The promise of perfect audio—the Nyquist Theorem
Most people who’ve look at digital audio before know about the Nyquist theorem—if you sample an analog signal at a rate of at least twice its highest frequency component, you can convert it back to analog, passing through a low-pass filter, and get back the same thing you put in. Exactly. Perfectly.
The real world
In the real world, though, many people argue that analog “sounds better.” How can this be, if digital audio is perfect?
For one thing, we’ve grown to like some of the deficiencies of analog recording. Just as tube amplifiers give a more pleasant distortion and compression to musical signals than transistors, analog tape similarly warms up and fattens the sound.
Of course, this alone isn’t a reason to forsake digital’s many conveniences. We can always use other means, such as tube compressors, to fatten the sound if needed. The real problems lie with the real-world problems Nyquist didn’t warn us about.
First, there is no such thing as the perfect low-pass filter required by Nyquist’s theorem. A real filter has a finite slope, so we need to set its cut-off a little lower than theory. Also, a steep filter has a lot of phase shift near and above the cutoff.
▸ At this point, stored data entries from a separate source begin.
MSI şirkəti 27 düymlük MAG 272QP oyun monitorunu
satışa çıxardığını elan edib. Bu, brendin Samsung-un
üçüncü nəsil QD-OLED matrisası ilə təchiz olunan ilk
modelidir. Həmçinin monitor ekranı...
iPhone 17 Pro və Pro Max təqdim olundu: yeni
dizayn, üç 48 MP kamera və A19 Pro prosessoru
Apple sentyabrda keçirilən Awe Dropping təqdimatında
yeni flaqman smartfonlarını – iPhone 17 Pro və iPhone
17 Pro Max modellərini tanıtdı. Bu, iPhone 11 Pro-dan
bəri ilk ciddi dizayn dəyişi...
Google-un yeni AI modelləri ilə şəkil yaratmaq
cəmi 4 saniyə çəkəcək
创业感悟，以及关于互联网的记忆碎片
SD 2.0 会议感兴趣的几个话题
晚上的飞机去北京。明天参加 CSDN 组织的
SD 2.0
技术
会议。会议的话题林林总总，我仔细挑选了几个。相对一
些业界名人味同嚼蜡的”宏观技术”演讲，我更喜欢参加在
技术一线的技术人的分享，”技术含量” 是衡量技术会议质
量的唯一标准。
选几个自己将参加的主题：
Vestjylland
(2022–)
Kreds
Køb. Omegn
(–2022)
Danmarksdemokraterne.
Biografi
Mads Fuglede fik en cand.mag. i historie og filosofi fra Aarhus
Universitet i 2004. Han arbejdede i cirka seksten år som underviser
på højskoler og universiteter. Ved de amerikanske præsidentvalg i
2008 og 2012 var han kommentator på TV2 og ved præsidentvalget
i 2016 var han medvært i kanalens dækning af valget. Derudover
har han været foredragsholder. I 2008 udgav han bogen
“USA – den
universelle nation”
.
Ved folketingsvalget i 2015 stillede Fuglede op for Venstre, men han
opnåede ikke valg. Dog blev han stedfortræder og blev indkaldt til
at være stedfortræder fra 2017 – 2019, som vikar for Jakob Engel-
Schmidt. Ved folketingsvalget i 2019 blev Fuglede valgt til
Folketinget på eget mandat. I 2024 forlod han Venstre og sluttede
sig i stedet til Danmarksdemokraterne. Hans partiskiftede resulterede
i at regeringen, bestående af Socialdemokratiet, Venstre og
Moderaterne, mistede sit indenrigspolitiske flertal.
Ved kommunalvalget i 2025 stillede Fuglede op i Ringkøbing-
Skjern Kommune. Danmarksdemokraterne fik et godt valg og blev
And some aliasing is bound to leak through at the very high end. A technique called oversampling has been developed to reduce these problems.
Another big problem is finite wordlength effects—we’re using 16-bit samples, not the pure numbers of the Nyquist theorem, so we have to compromise the sample values. To start, 16 bits is not as great as it seems. Yes, it translates into 96 dB dynamic range, but that’s an absolute ceiling—you can’t go any higher. So, the average music level must be much lower in order to allow headroom for peaks. And, at the low amplitude end, distortion of small-signal components is very high, contributing to the “brittle” sound that many people describe with digital audio. On top of this, any gain change (from mixing tracks or changing volumes) causes individual samples to be rounded to the nearest bit level, adding distortion. Fortunately, a technique called dithering relieves these problems.
Clock jitter is another problem. If the sample clock timing is not perfect, it creates another kind of distortion. For a self-contained unit, the solution is simply more accurate timing; reducing timing errors reduces the distortion to a negligible level. When digitally interfacing with other units, though, the issue becomes a little more complex, but is not a problem when handled correctly.
Finally, an often overlooked detail in digital audio discussion is that Nyquist’s samples are instantaneous values—impulses. Our digital systems generally output stairsteps to the convertor and low-pass filter, holding the current sample level until the next. This causes a frequency droop and loss of highs—impulses carry more high-frequency energy than stairsteps. The solution is not to produce impulses—which are impossible to produce perfectly—but to simply adjust the frequency response with filtering. Fortunately, it’s trivial to add this adjustment to an oversampling filter.